You do realize the government didn't bail out Lehman Brothers, right? You do realize the government didn't bail out Bear Stearns, right? You do realize the government didn't bail out Merrill Lynch, right? You realize the government didn't bail out Washington Mutual, right? You do realize the government didn't bail out countless other banks which went belly up, right? Finally, you do realize the government made money on TARP and lost money on the auto bailout which took place around the same time.

What's your point? Yes, I know they let WAMU go. I know they let Stearns go. did I say they didn't. Who paid the ultimate price for these junk mortgages that were packaged in the Norwegian teachers pension or other pension funds? shareholders who had no idea Killinger bought Gold coast Mortgage a sub prime lender who had crap for business and WAMU soon went down after that?

Sterlings Savings. Did they repay their Tarp funds. Who gave Citi, Chase, Wells, BOFA their liquidity?

But not sure of your point? Are you saying these entities that I mentioned didn't package up garbage and then bet they would default?

How about this...who paid for Leo Mozilo golden parachute to walk out the door with I believe 160 million dollars for a company that was worthless?

You are right makes sense to short companies. Especially when an entity knew they would fail. Not all that dissimilar to the Houston hitters knowing what was being thrown next
 
Do they though? Again, the stock market has quit being about ownership in companies and financial fundamentals and more about gambling and gaming the system. I always laugh when a company reports their earnings and they report $4.95 per share instead of $4.98......and the stock falls 10% because "they didn't meet expectations". The stock market is a necessary evil for us at this point as a vehicle for retirement savings, but the whole damned thing is a charade with "liquidity" necessary for brokers and financial companies to extract money from the system. They'll tell you that liquidity is necessary for the system to work and prevent bubbles, but the reality is that investors that are deeply involved with the stock market and are using it as their income only want liquidity because without it, they can't buy a Maserati because they won't have as many trades to skim profit from. Liquidity that turns into excessive volatility isn't a good thing for people being told that they need to invest in the stock market to have money to retire.

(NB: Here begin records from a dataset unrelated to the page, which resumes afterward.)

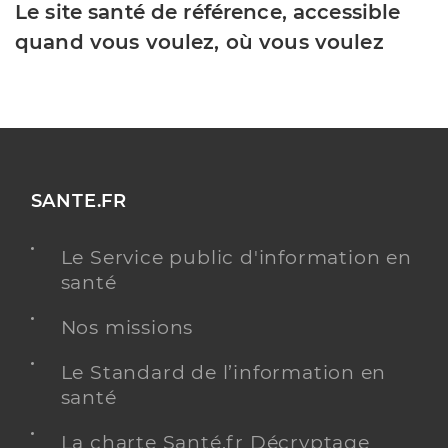
Le site santé de référence, accessible
quand vous voulez, où vous voulez
SANTE.FR
Le Service public d'information en
santé
Nos missions
Le Standard de l’information en
santé
La charte Santé.fr Décryptage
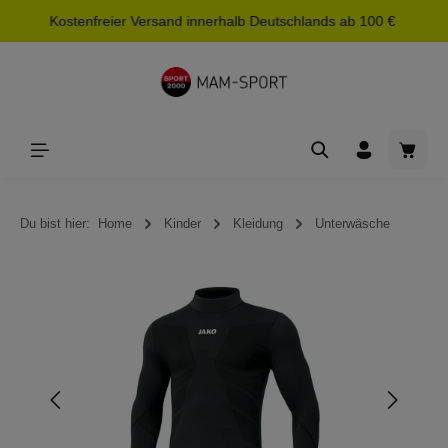
Kostenfreier Versand innerhalb Deutschlands ab 100 €
alt springen
Waren
Du bist hier:
Home
Kinder
Kleidung
Unterwäsche
Bildergalerie überspringen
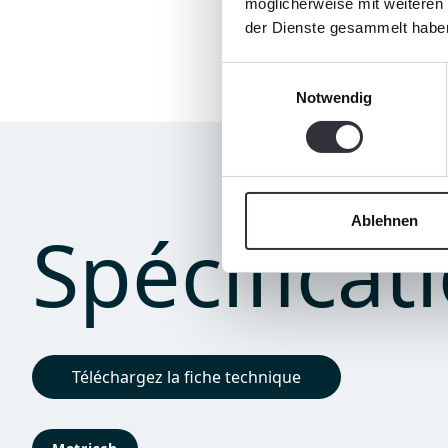
möglicherweise mit weiteren
der Dienste gesammelt habe
Einwilligungsauswahl
Notwendig
Ablehnen
Spécificat
Téléchargez la fiche technique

Short selling might have a hypothetical purpose, but is not a good thing when you have billionaires and financial companies willing to manipulate the market for financial gain. They will never have total control, but they'll do everything that they can to get their piece of the pie. I still remember with fondness putting hundreds of dollars per month into my kids college savings account in 2008 and 2009, watching the broker scrape his percentage off the top and watching the stock market fall and see that $500 dwindle to $450 (or less). The market came back.....but it's important for everyone outside the financial sector to remember that most of the people that work in the financial sector don't care about you and your money, they only care about how much of it that they can get from you.

This isn't an attack on you......it's just the reality of the system. I read on article that talks up the importance of short selling and when it came down to it, it was just a bunch of propaganda that said that regular investors were too stupid to properly value stocks and that short sellers were the only check to prevent bubbles. It's a nice fantasy, but we see bubbles all the time because the truth is.....short sellers want companies to get overvalued so that they can take advantage of the fall.

A great deal of large scale private equity at the moment has effectively become strip-mining the broader economy, and manufacturing and retail have suffered the brunt of it. Not every retailer that's gone under lately has gone under because of crappy management. The combo of fewer customers with less disposable income and hedge funds buying out the place, loading it up with debt, and then selling off the pieces is a one-two punch that only the biggest of giants could fend off. It's legal, but it's pillaging with accountants, lawyers, and tailored suits instead of berserkers and viking helmets, and it needs some form of thoughtful regulation.